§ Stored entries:
*** Block opens ***

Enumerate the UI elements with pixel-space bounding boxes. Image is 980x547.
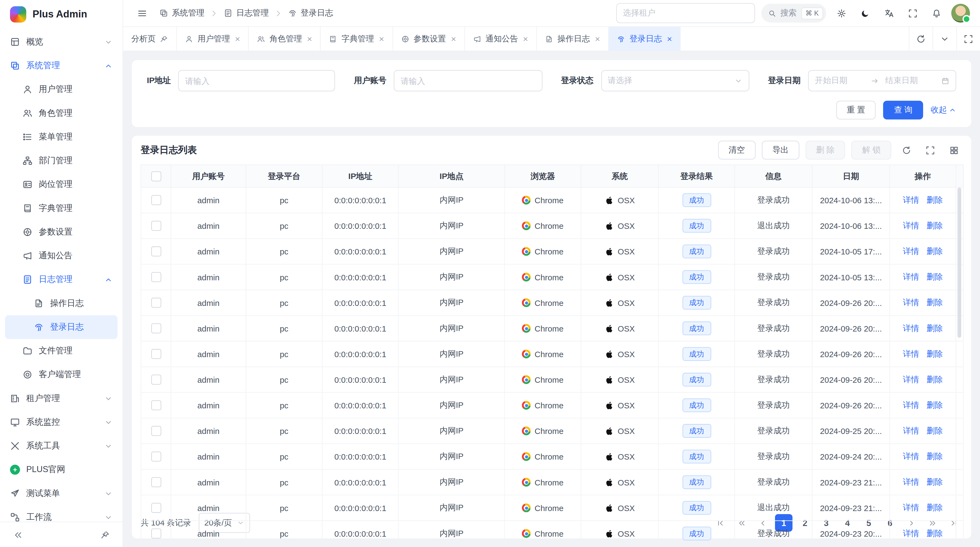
breadcrumb-item-system[interactable]: 系统管理 — [159, 8, 204, 19]
delete-link[interactable]: 删除 — [927, 477, 943, 486]
row-checkbox[interactable] — [151, 298, 161, 308]
row-checkbox[interactable] — [151, 272, 161, 282]
tab-user[interactable]: 用户管理 × — [177, 27, 249, 51]
delete-link[interactable]: 删除 — [927, 349, 943, 358]
tab-notice[interactable]: 通知公告 × — [465, 27, 537, 51]
sidebar-item-overview[interactable]: 概览 — [5, 30, 117, 54]
sidebar-item-dict[interactable]: 字典管理 — [5, 196, 117, 220]
detail-link[interactable]: 详情 — [903, 452, 919, 461]
delete-link[interactable]: 删除 — [927, 503, 943, 512]
select-all-checkbox[interactable] — [151, 171, 161, 182]
clear-button[interactable]: 清空 — [718, 141, 756, 159]
detail-link[interactable]: 详情 — [903, 503, 919, 512]
row-checkbox[interactable] — [151, 221, 161, 231]
delete-link[interactable]: 删除 — [927, 452, 943, 461]
tab-role[interactable]: 角色管理 × — [249, 27, 321, 51]
status-select[interactable]: 请选择 — [601, 70, 749, 91]
sidebar-item-post[interactable]: 岗位管理 — [5, 173, 117, 196]
sidebar-item-client[interactable]: 客户端管理 — [5, 363, 117, 386]
sidebar-item-tools[interactable]: 系统工具 — [5, 434, 117, 458]
notifications-button[interactable] — [928, 4, 945, 22]
row-checkbox[interactable] — [151, 247, 161, 257]
sidebar-item-plus-site[interactable]: + PLUS官网 — [5, 458, 117, 482]
row-checkbox[interactable] — [151, 477, 161, 487]
breadcrumb-item-log[interactable]: 日志管理 — [224, 8, 269, 19]
unlock-button[interactable]: 解 锁 — [851, 141, 891, 159]
collapse-filter-link[interactable]: 收起 — [931, 104, 956, 115]
detail-link[interactable]: 详情 — [903, 298, 919, 307]
column-settings-button[interactable] — [945, 141, 962, 159]
close-icon[interactable]: × — [235, 34, 240, 43]
detail-link[interactable]: 详情 — [903, 247, 919, 256]
row-checkbox[interactable] — [151, 452, 161, 462]
reset-button[interactable]: 重 置 — [836, 101, 876, 120]
collapse-sidebar-button[interactable] — [9, 526, 26, 544]
tab-param[interactable]: 参数设置 × — [393, 27, 465, 51]
table-scrollbar[interactable] — [958, 188, 961, 338]
row-checkbox[interactable] — [151, 503, 161, 513]
dark-mode-button[interactable] — [856, 4, 873, 22]
detail-link[interactable]: 详情 — [903, 221, 919, 230]
sidebar-item-role[interactable]: 角色管理 — [5, 101, 117, 125]
query-button[interactable]: 查 询 — [883, 101, 923, 120]
detail-link[interactable]: 详情 — [903, 477, 919, 486]
sidebar-item-test[interactable]: 测试菜单 — [5, 482, 117, 506]
sidebar-item-notice[interactable]: 通知公告 — [5, 244, 117, 268]
sidebar-item-login-log[interactable]: 登录日志 — [5, 315, 117, 339]
delete-link[interactable]: 删除 — [927, 426, 943, 435]
sidebar-item-tenant[interactable]: 租户管理 — [5, 386, 117, 410]
ip-input[interactable] — [178, 70, 335, 91]
sidebar-item-file[interactable]: 文件管理 — [5, 339, 117, 363]
date-range-picker[interactable]: 开始日期 结束日期 — [808, 70, 956, 91]
detail-link[interactable]: 详情 — [903, 528, 919, 538]
sidebar-item-workflow[interactable]: 工作流 — [5, 506, 117, 522]
settings-button[interactable] — [832, 4, 850, 22]
tab-dict[interactable]: 字典管理 × — [321, 27, 393, 51]
sidebar-item-op-log[interactable]: 操作日志 — [5, 292, 117, 315]
delete-link[interactable]: 删除 — [927, 195, 943, 204]
detail-link[interactable]: 详情 — [903, 349, 919, 358]
delete-link[interactable]: 删除 — [927, 298, 943, 307]
delete-link[interactable]: 删除 — [927, 221, 943, 230]
tab-login-log[interactable]: 登录日志 × — [609, 27, 681, 51]
close-icon[interactable]: × — [523, 34, 528, 43]
delete-link[interactable]: 删除 — [927, 323, 943, 333]
delete-button[interactable]: 删 除 — [805, 141, 845, 159]
row-checkbox[interactable] — [151, 426, 161, 436]
delete-link[interactable]: 删除 — [927, 272, 943, 281]
breadcrumb-item-login-log[interactable]: 登录日志 — [288, 8, 333, 19]
refresh-table-button[interactable] — [897, 141, 915, 159]
detail-link[interactable]: 详情 — [903, 195, 919, 204]
row-checkbox[interactable] — [151, 375, 161, 385]
detail-link[interactable]: 详情 — [903, 323, 919, 333]
sidebar-item-dept[interactable]: 部门管理 — [5, 149, 117, 172]
row-checkbox[interactable] — [151, 195, 161, 206]
app-logo[interactable]: Plus Admin — [0, 0, 123, 29]
delete-link[interactable]: 删除 — [927, 528, 943, 538]
delete-link[interactable]: 删除 — [927, 400, 943, 410]
account-input[interactable] — [394, 70, 542, 91]
detail-link[interactable]: 详情 — [903, 400, 919, 410]
delete-link[interactable]: 删除 — [927, 247, 943, 256]
refresh-tab-button[interactable] — [909, 27, 932, 51]
tab-analysis[interactable]: 分析页 — [123, 27, 177, 51]
table-fullscreen-button[interactable] — [921, 141, 939, 159]
sidebar-item-user[interactable]: 用户管理 — [5, 78, 117, 101]
close-icon[interactable]: × — [595, 34, 600, 43]
language-button[interactable] — [880, 4, 897, 22]
pin-sidebar-button[interactable] — [96, 526, 114, 544]
sidebar-toggle-button[interactable] — [133, 4, 151, 22]
detail-link[interactable]: 详情 — [903, 426, 919, 435]
close-icon[interactable]: × — [667, 34, 672, 43]
sidebar-item-monitor[interactable]: 系统监控 — [5, 410, 117, 434]
close-icon[interactable]: × — [379, 34, 384, 43]
detail-link[interactable]: 详情 — [903, 272, 919, 281]
detail-link[interactable]: 详情 — [903, 375, 919, 384]
fullscreen-button[interactable] — [904, 4, 921, 22]
sidebar-item-menu[interactable]: 菜单管理 — [5, 125, 117, 149]
row-checkbox[interactable] — [151, 400, 161, 410]
sidebar-item-system[interactable]: 系统管理 — [5, 54, 117, 77]
tenant-select[interactable]: 选择租户 — [616, 3, 755, 23]
export-button[interactable]: 导出 — [762, 141, 799, 159]
sidebar-item-log[interactable]: 日志管理 — [5, 268, 117, 292]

*** Block closes ***

§ WHAT IS BEING ASKED: Each record should be given again exactly, with no picture carried over.

§ ANSWER AREA:
Enumerate the UI elements with pixel-space bounding boxes. Image is 980x547.
breadcrumb-item-system[interactable]: 系统管理 — [159, 8, 204, 19]
delete-link[interactable]: 删除 — [927, 477, 943, 486]
row-checkbox[interactable] — [151, 298, 161, 308]
row-checkbox[interactable] — [151, 272, 161, 282]
tab-user[interactable]: 用户管理 × — [177, 27, 249, 51]
delete-link[interactable]: 删除 — [927, 349, 943, 358]
tab-notice[interactable]: 通知公告 × — [465, 27, 537, 51]
sidebar-item-overview[interactable]: 概览 — [5, 30, 117, 54]
sidebar-item-dict[interactable]: 字典管理 — [5, 196, 117, 220]
detail-link[interactable]: 详情 — [903, 452, 919, 461]
delete-link[interactable]: 删除 — [927, 503, 943, 512]
select-all-checkbox[interactable] — [151, 171, 161, 182]
clear-button[interactable]: 清空 — [718, 141, 756, 159]
detail-link[interactable]: 详情 — [903, 503, 919, 512]
row-checkbox[interactable] — [151, 221, 161, 231]
delete-link[interactable]: 删除 — [927, 452, 943, 461]
tab-role[interactable]: 角色管理 × — [249, 27, 321, 51]
status-select[interactable]: 请选择 — [601, 70, 749, 91]
sidebar-item-post[interactable]: 岗位管理 — [5, 173, 117, 196]
sidebar-item-client[interactable]: 客户端管理 — [5, 363, 117, 386]
sidebar-item-tools[interactable]: 系统工具 — [5, 434, 117, 458]
notifications-button[interactable] — [928, 4, 945, 22]
row-checkbox[interactable] — [151, 247, 161, 257]
sidebar-item-plus-site[interactable]: + PLUS官网 — [5, 458, 117, 482]
row-checkbox[interactable] — [151, 477, 161, 487]
breadcrumb-item-log[interactable]: 日志管理 — [224, 8, 269, 19]
unlock-button[interactable]: 解 锁 — [851, 141, 891, 159]
collapse-filter-link[interactable]: 收起 — [931, 104, 956, 115]
detail-link[interactable]: 详情 — [903, 298, 919, 307]
column-settings-button[interactable] — [945, 141, 962, 159]
close-icon[interactable]: × — [235, 34, 240, 43]
detail-link[interactable]: 详情 — [903, 247, 919, 256]
row-checkbox[interactable] — [151, 452, 161, 462]
reset-button[interactable]: 重 置 — [836, 101, 876, 120]
collapse-sidebar-button[interactable] — [9, 526, 26, 544]
tab-param[interactable]: 参数设置 × — [393, 27, 465, 51]
table-scrollbar[interactable] — [958, 188, 961, 338]
row-checkbox[interactable] — [151, 503, 161, 513]
dark-mode-button[interactable] — [856, 4, 873, 22]
detail-link[interactable]: 详情 — [903, 221, 919, 230]
sidebar-item-role[interactable]: 角色管理 — [5, 101, 117, 125]
query-button[interactable]: 查 询 — [883, 101, 923, 120]
detail-link[interactable]: 详情 — [903, 477, 919, 486]
sidebar-item-test[interactable]: 测试菜单 — [5, 482, 117, 506]
sidebar-item-notice[interactable]: 通知公告 — [5, 244, 117, 268]
sidebar-item-login-log[interactable]: 登录日志 — [5, 315, 117, 339]
delete-link[interactable]: 删除 — [927, 426, 943, 435]
sidebar-item-tenant[interactable]: 租户管理 — [5, 386, 117, 410]
ip-input[interactable] — [178, 70, 335, 91]
sidebar-item-file[interactable]: 文件管理 — [5, 339, 117, 363]
date-range-picker[interactable]: 开始日期 结束日期 — [808, 70, 956, 91]
detail-link[interactable]: 详情 — [903, 528, 919, 538]
sidebar-item-workflow[interactable]: 工作流 — [5, 506, 117, 522]
settings-button[interactable] — [832, 4, 850, 22]
tab-dict[interactable]: 字典管理 × — [321, 27, 393, 51]
sidebar-item-op-log[interactable]: 操作日志 — [5, 292, 117, 315]
delete-link[interactable]: 删除 — [927, 195, 943, 204]
detail-link[interactable]: 详情 — [903, 349, 919, 358]
delete-link[interactable]: 删除 — [927, 298, 943, 307]
delete-link[interactable]: 删除 — [927, 221, 943, 230]
tab-login-log[interactable]: 登录日志 × — [609, 27, 681, 51]
close-icon[interactable]: × — [523, 34, 528, 43]
delete-link[interactable]: 删除 — [927, 323, 943, 333]
delete-button[interactable]: 删 除 — [805, 141, 845, 159]
row-checkbox[interactable] — [151, 426, 161, 436]
delete-link[interactable]: 删除 — [927, 272, 943, 281]
breadcrumb-item-login-log[interactable]: 登录日志 — [288, 8, 333, 19]
refresh-table-button[interactable] — [897, 141, 915, 159]
detail-link[interactable]: 详情 — [903, 195, 919, 204]
row-checkbox[interactable] — [151, 375, 161, 385]
detail-link[interactable]: 详情 — [903, 323, 919, 333]
sidebar-item-dept[interactable]: 部门管理 — [5, 149, 117, 172]
row-checkbox[interactable] — [151, 195, 161, 206]
app-logo[interactable]: Plus Admin — [0, 0, 123, 29]
delete-link[interactable]: 删除 — [927, 528, 943, 538]
delete-link[interactable]: 删除 — [927, 400, 943, 410]
account-input[interactable] — [394, 70, 542, 91]
detail-link[interactable]: 详情 — [903, 400, 919, 410]
delete-link[interactable]: 删除 — [927, 247, 943, 256]
refresh-tab-button[interactable] — [909, 27, 932, 51]
tab-analysis[interactable]: 分析页 — [123, 27, 177, 51]
table-fullscreen-button[interactable] — [921, 141, 939, 159]
sidebar-item-user[interactable]: 用户管理 — [5, 78, 117, 101]
close-icon[interactable]: × — [595, 34, 600, 43]
language-button[interactable] — [880, 4, 897, 22]
pin-sidebar-button[interactable] — [96, 526, 114, 544]
sidebar-toggle-button[interactable] — [133, 4, 151, 22]
detail-link[interactable]: 详情 — [903, 426, 919, 435]
close-icon[interactable]: × — [667, 34, 672, 43]
sidebar-item-monitor[interactable]: 系统监控 — [5, 410, 117, 434]
close-icon[interactable]: × — [379, 34, 384, 43]
detail-link[interactable]: 详情 — [903, 272, 919, 281]
detail-link[interactable]: 详情 — [903, 375, 919, 384]
fullscreen-button[interactable] — [904, 4, 921, 22]
sidebar-item-menu[interactable]: 菜单管理 — [5, 125, 117, 149]
row-checkbox[interactable] — [151, 400, 161, 410]
sidebar-item-system[interactable]: 系统管理 — [5, 54, 117, 77]
tenant-select[interactable]: 选择租户 — [616, 3, 755, 23]
export-button[interactable]: 导出 — [762, 141, 799, 159]
sidebar-item-log[interactable]: 日志管理 — [5, 268, 117, 292]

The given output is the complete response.